Gueules noires, féminin pluriel

12 octobre 2017  |  dans Femmes

Almedina Kaljun et Semsa Hadzo s'equipent pour descendre au fond du puits Sretno © Juliette Robert/Youpress/Haytham

Almedina Kaljun et Semsa Hadzo s’equipent pour descendre au fond du puits Sretno © Juliette Robert/Youpress/Haytham

De toute la Bosnie-Herzégovine, elles sont les seules. Depuis plus de trente ans, à Breza, non loin de Sarajevo, des femmes descendent au fond des galeries de la mine pour en extraire le charbon.

D’un grand coup de pied, Jasmina ferme la porte de l’ar- moire rouillée.
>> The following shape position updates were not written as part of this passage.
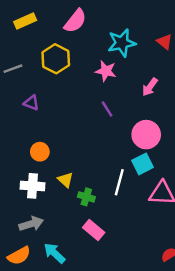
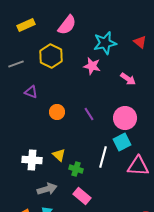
pink arrow: (150, 87) -> (128, 79), turned -91
purple line: (107, 109) -> (89, 114), moved
orange circle: (40, 152) -> (57, 112), moved
gray arrow: (31, 224) -> (47, 189), moved

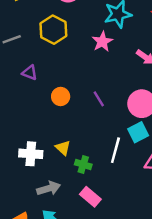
pink star: (92, 66) -> (102, 42), turned 30

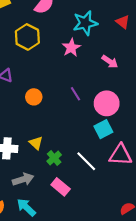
purple line: (99, 99) -> (76, 94), moved
white line: (115, 150) -> (86, 161), moved, turned -60
green cross: (83, 165) -> (54, 158), turned 32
Un geste inoffensif si ladite armoire ne contenait pas plusieurs dizaines de kilos de dynamite. Jasmina, quinquagénaire aux courts cheveux châtains, elle, s’en amuse: « Tous les jours, je manipule des explosifs, c’est mon travail quotidien, alors, bien sûr que non, je n’ai pas peur. » Avec sa collègue Sada, elles surveillent le stock de poudre au fond du puits Kamenica, dans la mine de charbon de Breza, à une trentaine de kilomètres au nord de Sarajevo. Ici, le paysage a des airs de fin du monde et les hommes semblent n’être plus que des ombres dans le décor noirci de poussière. La neige, qui est tombée toute la nuit, ajoute une touche lunaire à cette atmosphère irréelle. Depuis 1907, à Breza, on creuse la terre, on la fouille, on la cisèle, pour en extraire le charbon, or noir qui, avec celui des autres fosses du pays, fournit les trois quarts de la production d’énergie de la Bosnie-Herzégovine. A l’entrée de la RMU Breza (RMU pour Rudnik mrkog uglja, littéralement mine de charbon), le visiteur est d’ailleurs accueilli par un panneau publicitaire délavé célébrant le centenaire de la mine en 2007. La pluie, la neige, le froid ou le soleil ont certainement eu raison des couleurs que portait fièrement la gueule noire représentée torse nu, icône laborieuse de ceux qui, chaque jour, descendent entre 200 et 300 mètres sous terre. Mais l’image est tronquée. Où sont les femmes, qui chaque jour, sillonnent les galeries ?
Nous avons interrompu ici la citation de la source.